Text
Reaktualisasi Kesenian Kawasaran dalam Masyarakat Desa Sonder
Kawasaran merupakan salah satu bentuk seni pertunjukan rakyat Sonder.Kesenian ini mengalami dekadensi sejak awal abad ke-19, sehingga mengalami kevakuman. Kesenian kawasaran mendapat stigma negatif dari masyarakat Kristen di desa Sonder karena dianggap bertentangan dengan ajaran kekristenan. Para pelaku kawasaran dianggap sebagai orang jahat, liar dan tidak memiliki adab. Sebelum menjadi kesenian, kawasaran merupakan pasukan perang di desa Sonder.
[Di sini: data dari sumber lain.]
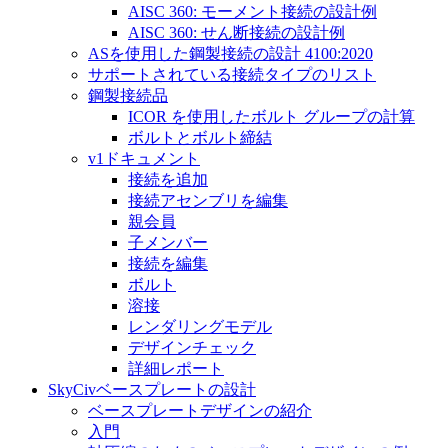
AISC 360: モーメント接続の設計例
AISC 360: せん断接続の設計例
ASを使用した鋼製接続の設計 4100:2020
サポートされている接続タイプのリスト
鋼製接続品
ICOR を使用したボルト グループの計算
ボルトとボルト締結
v1ドキュメント
接続を追加
接続アセンブリを編集
親会員
子メンバー
接続を編集
ボルト
溶接
レンダリングモデル
デザインチェック
詳細レポート
SkyCivベースプレートの設計
ベースプレートデザインの紹介
入門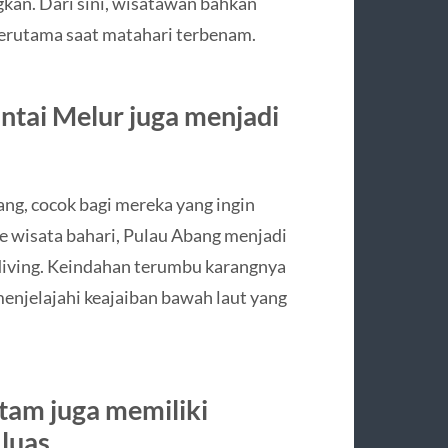
an. Dari sini, wisatawan bahkan
 terutama saat matahari terbenam.
antai Melur juga menjadi
ng, cocok bagi mereka yang ingin
ke wisata bahari, Pulau Abang menjadi
 diving. Keindahan terumbu karangnya
njelajahi keajaiban bawah laut yang
atam juga memiliki
luas.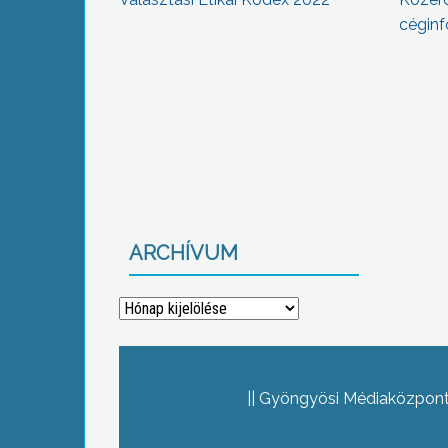
céginf
ARCHÍVUM
Archívum
Gyöngyösi Médiaközpont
Ketika berperang, mereka membunuh lawan tanpa belas kasihan. Kepala lawan menjadi incaran utama untuk dipenggal, sebagai tanda kemenangan dalam peperangan. Di luar pandangan tersebut, ada upaya dari organisasi Kawasaran
Sumonder reborn untuk menghidupkan kembali kesenian tersebut. Dalam proses menghidupkan kembali, kesenian tersebut dipentaskan dalam pentahbisan gedung Gereja Katolik di desa Sonder. Pergesekan yang terjadi merupakan hal yang tidak biasa, karena sebuah kesenian yang dianggap negatif oleh masyarakat Kristen, justru mendapat bagian dalam sebuah prosesi pentahbisan gedung Gereja. Melalui studi kasus, penelitian ini dianalisis dengan menggunakan teori dari Kuntowijoyo yang mengatakan bahwa kontribusi seni pertunjukan dapat dilihat bagaimana sebuah kesenian berperan sebagai sosialisasi dan
solidaritas. Smiers juga mengatakan, sebagai warisan budaya masa lalu sebuah kesenian dipercaya masih menyimpan keindahan yang senantiasa memberi inspirasi dan stimulus bagi pengembangan budaya selanjutnya. Chung Ho dalam konteks politik kebudayaan mengakatan, seni merupakan unsur penting dalam membangun sebuah identitas, baik melalui kesadaran masyarakat atau di luar masyarakat itu sendiri. Teori-teori tersebut digunakan untuk membedah dan mencari tahu kontribusi dari kesenian kawasaran pada saat ini, juga menelaah perkembangannya, yang dan mengkaji latar belakang dihidupkannya kembali kesenian tersebut. Hasil dari penelitian ini menunjukkan bahwa, kawasaran sering mengalami pasang surut akibat benturan dengan modernisasi dan upaya Kristenisasi. Namun demikian, kesenian tersebut masih memberi kontribusi berupa nilai-nilai pendidikan dalam membentuk karakter dan jati diri masyarakat Sonder. Tujuan utama dihidupkanya kembali kawasaran
merupakan sebuah upaya rekonstruksi identitas masyarakat Sonder yang diyakini tercermin melalui nilai-nilai spiritual yang ada dalam kesenian kawasaran.